Ces tâches peuvent varier largement en fonction des besoins de l’entreprise cliente et des compétences des travailleurs.
Ces sociétés, bien qu’elles contribuent à résoudre de nombreux problèmes d’employabilité, génèrent des complications en termes de responsabilité et de conformité aux réglementations du travail du fait que la situation de leurs travailleurs reste particulièrement précaire.
A cet effet, Houcine Rehili, consultant en développement, explique que l’Etat tunisien a historiquement accepté de mettre en place des emplois et des contrats précaires, à l’instar notamment des ouvriers de chantier et ce qu’on appelle les « contrats de la dignité ». « Juridiquement, il n’existe aucune définition des emplois de sous-traitance en Tunisie. C’est un grand dossier et il concerne des milliers de travailleurs, car il existe aussi les emplois relatifs aux ouvriers de chantier et aux sociétés de l’environnement, de plantation et de jardinage », a-t-il insisté.
A la question de La Presse portant sur le sort de ces sociétés de sous-traitance, Houcine Rehili estime que la situation est floue, dans la mesure où «on ne peut pas accéder au nombre réel de ces travailleurs, d’autant que de nombreuses autres formes d’emploi précaire sont également concernées par ces réformes envisagées». « Ces employés seront soit limogés, soit intégrés dans le secteur public. Or la Tunisie s’est lancée dans une opération de maîtrise de sa masse salariale », a-t-il alerté, appelant la présidence du gouvernement à dissiper le flou.
Les emplois fictifs, l’autre grand chantier
Les sociétés de l’environnement, de plantation et de jardinage (Sepj), créées officiellement en 2011, dans le bassin minier et dans les zones pétrolifères, dans le but d’acheter la paix sociale et d’éviter les tensions syndicales, constituent également une autre forme d’emploi controversée.
Des milliers de personnes sont payées pour ne rien faire et revendiquent salaires et primes, alors que la situation environnementale et écologique est toujours la même, voire a empiré. Ces pseudo-sociétés posent problème dans la mesure où le fonctionnement, le recrutement des agents leurs missions ne sont pas identifiés. Et aucun gouvernement post-révolution n’a osé ouvrir cet épineux dossier. D’année en année, le nombre de recrutés augmente.

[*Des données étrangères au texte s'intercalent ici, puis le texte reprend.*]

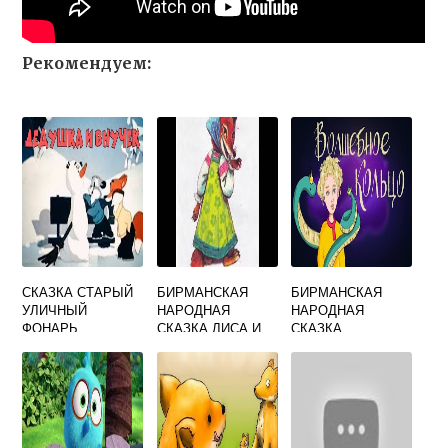
Рекомендуем:
СКАЗКА СТАРЫЙ
БИРМАНСКАЯ
БИРМАНСКАЯ
УЛИЧНЫЙ
НАРОДНАЯ
НАРОДНАЯ
ФОНАРЬ
СКАЗКА ЛИСА И
СКАЗКА
ПЕЛИКАН
СЕРДОБОЛЬНЫЙ
ВОР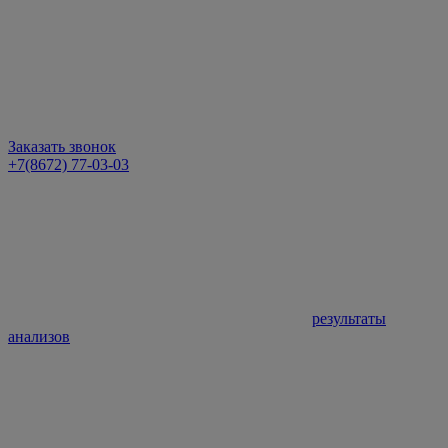
Заказать звонок
+7(8672) 77-03-03
результаты
анализов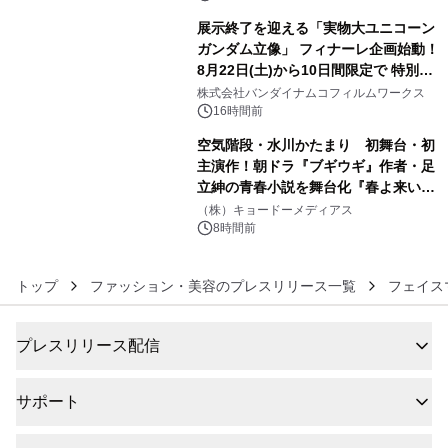
展示終了を迎える「実物大ユニコーン
ガンダム立像」 フィナーレ企画始動！
8月22日(土)から10日間限定で 特別映
5
像『UNICORN GUNDAM Statue ―
株式会社バンダイナムコフィルムワークス
BEYOND POSSIBILITY ―』を上映！
16時間前
空気階段・水川かたまり 初舞台・初
主演作！朝ドラ『ブギウギ』作者・足
立紳の青春小説を舞台化『春よ来い、
6
マジで来い』キービジュアル解禁！
（株）キョードーメディアス
8時間前
トップ
ファッション・美容のプレスリリース一覧
フェイス
プレスリリース配信
サポート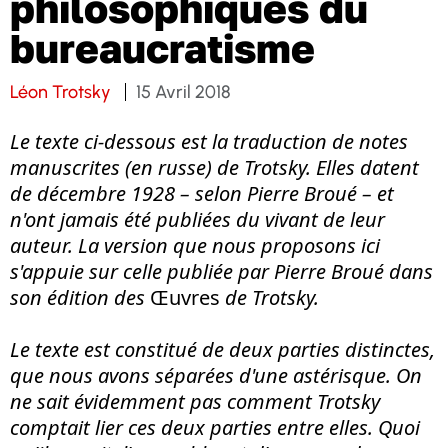
philosophiques du
bureaucratisme
Léon Trotsky
15 Avril 2018
Le texte ci-dessous est la traduction de notes
manuscrites (en russe) de Trotsky. Elles datent
de décembre 1928 – selon Pierre Broué – et
n'ont jamais été publiées du vivant de leur
auteur. La version que nous proposons ici
s'appuie sur celle publiée par Pierre Broué dans
son édition des
Œuvres
de Trotsky.
Le texte est constitué de deux parties distinctes,
que nous avons séparées d'une astérisque. On
ne sait évidemment pas comment Trotsky
comptait lier ces deux parties entre elles. Quoi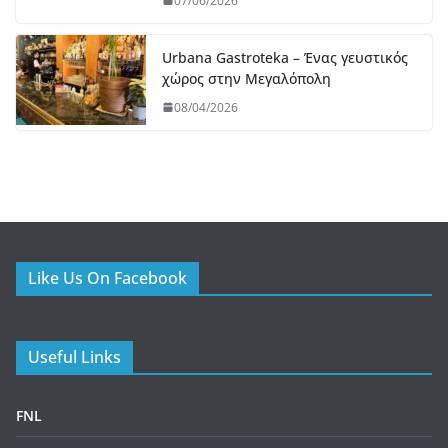
07/06/2026
Urbana Gastroteka – Ένας γευστικός
χώρος στην Μεγαλόπολη
08/04/2026
Like Us On Facebook
Useful Links
FNL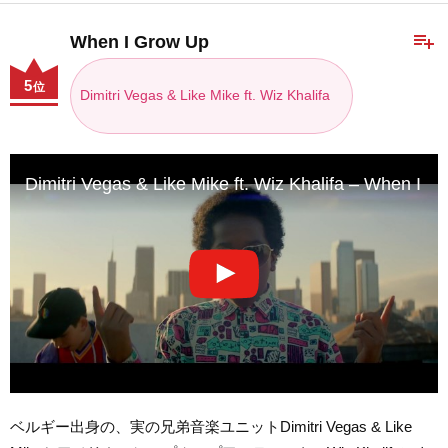
playlist_add
When I Grow Up
5
位
Dimitri Vegas & Like Mike ft. Wiz Khalifa
Dimitri Vegas & Like Mike ft. Wiz Khalifa – When I G
ベルギー出身の、実の兄弟音楽ユニットDimitri Vegas & Like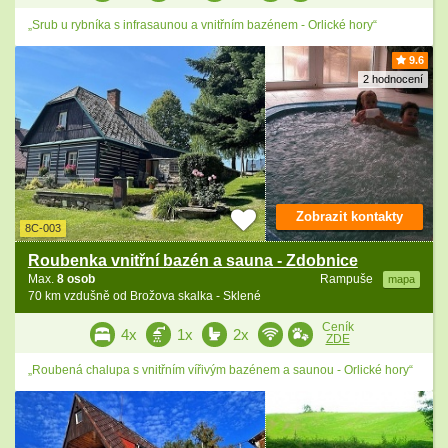
„Srub u rybníka s infrasaunou a vnitřním bazénem - Orlické hory“
9.6
2 hodnocení
Zobrazit kontakty
8C-003
Roubenka vnitřní bazén a sauna - Zdobnice
Max.
8 osob
Rampuše
mapa
70 km vzdušně od Brožova skalka - Sklené
Ceník
4x
1x
2x
ZDE
„Roubená chalupa s vnitřním vířivým bazénem a saunou - Orlické hory“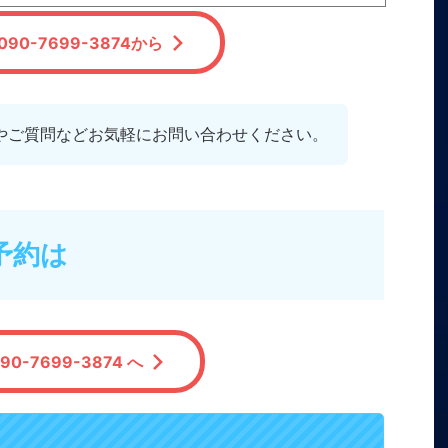
90-7699-3874から
やご質問などお気軽にお問い合わせください。
予約は
90-7699-3874 へ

Aujourd’hui, ils sont estimés à 13 mille employés, répartis entre le personnel de gestion et le personnel d’exécution. Selon nos informations, la Compagnie des phosphates de Gafsa détient le plus grand nombre, avec un effectif de 8.300 travailleurs, composés à la fois de cadres et d’employés d’exécution, dont environ 6.000 travailleraient pour la CPG.
En résumé, il est impératif de revoir le code du travail national, car des milliers de travailleurs sont dans une situation de précarité susceptible de provoquer des contestations sociales à tout moment, alors que d’autres sont payés à ne rien faire. Selon les experts, cette situation doit être traitée de manière globale, afin de mettre fin à l’emploi précaire et fictif en Tunisie.